ECLI:NL:HR:2022:352

Hoge Raad

Datum uitspraak
11 maart 2022
Publicatiedatum
10 maart 2022
Zaaknummer
21/04423
Instantie
Hoge Raad
Type
Uitspraak
Rechtsgebied
Bestuursrecht; Belastingrecht
Procedures
  • Herziening
Vindplaatsen
  • Rechtspraak.nl
AI samenvatting door LexboostAutomatisch gegenereerd

Verzoek om herziening van een eerder arrest in belastingzaak

In deze zaak heeft de Hoge Raad der Nederlanden op 11 maart 2022 uitspraak gedaan over een verzoek om herziening van een eerder arrest. Het verzoek was ingediend door [X] te [Z], hierna aangeduid als belanghebbende. Het verzoek om herziening betrof het arrest van de Hoge Raad van 22 oktober 2021, nummer 20/02529, ECLI:NL:HR:2021:1585. De griffier van de Hoge Raad heeft belanghebbende op 1 december 2021 gewezen op de verplichting tot betaling van griffierecht en een termijn van vier weken gesteld voor deze betaling. De brief is afgeleverd op het door belanghebbende opgegeven adres, maar het griffierecht is niet voldaan.
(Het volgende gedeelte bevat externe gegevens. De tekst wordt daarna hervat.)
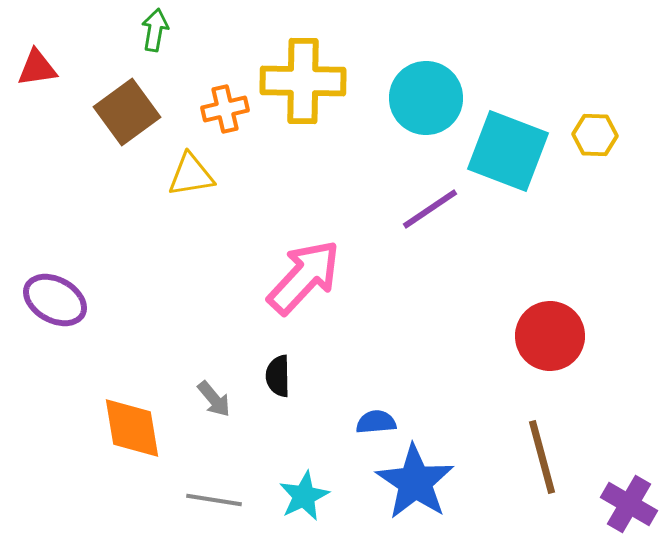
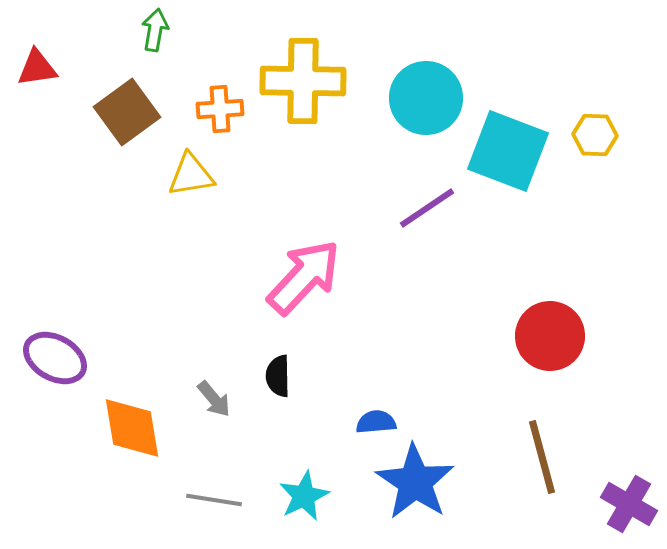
orange cross: moved 5 px left; rotated 9 degrees clockwise
purple line: moved 3 px left, 1 px up
purple ellipse: moved 58 px down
Op 30 december 2021 heeft de griffier belanghebbende opnieuw de gelegenheid gegeven om te verklaren waarom het griffierecht niet was betaald, maar belanghebbende heeft van deze gelegenheid geen gebruik gemaakt. Hierdoor heeft de Hoge Raad geoordeeld dat het verzoek om herziening niet-ontvankelijk moet worden verklaard, op basis van artikel 8:41, lid 6, van de Algemene wet bestuursrecht (Awb), in samenhang met artikel 29 van de Algemene wet inzake rijksbelastingen (AWR) en artikel 8:119, lid 2, Awb. De Hoge Raad heeft geen aanleiding gezien voor een veroordeling in de proceskosten. Het arrest is openbaar uitgesproken op 11 maart 2022.

Uitspraak

HOGE RAAD DER NEDERLANDEN
BELASTINGKAMER
Nummer21/04423
Datum11 maart 2022
ARREST
in de zaak van
[X] te [Z] (hierna: belanghebbende)
op het verzoek om herziening van het arrest van de Hoge Raad der Nederlanden van 22 oktober 2021, nr. 20/02529, ECLI:NL:HR:2021:1585.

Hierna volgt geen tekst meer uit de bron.